Work instructions: In your copy, include every record exactly and no pictures.

(Data shown Opens)

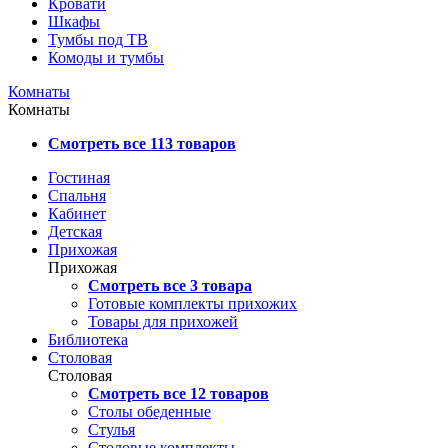
Кровати
Шкафы
Тумбы под ТВ
Комоды и тумбы
Комнаты
Комнаты
Смотреть все 113 товаров
Гостиная
Спальня
Кабинет
Детская
Прихожая
Прихожая
Смотреть все 3 товара
Готовые комплекты прихожих
Товары для прихожей
Библиотека
Столовая
Столовая
Смотреть все 12 товаров
Столы обеденные
Стулья
Столовые комплекты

(Data shown Closes)

Exercise result:
Кровати
Шкафы
Тумбы под ТВ
Комоды и тумбы
Комнаты
Комнаты
Смотреть все 113 товаров
Гостиная
Спальня
Кабинет
Детская
Прихожая
Прихожая
Смотреть все 3 товара
Готовые комплекты прихожих
Товары для прихожей
Библиотека
Столовая
Столовая
Смотреть все 12 товаров
Столы обеденные
Стулья
Столовые комплекты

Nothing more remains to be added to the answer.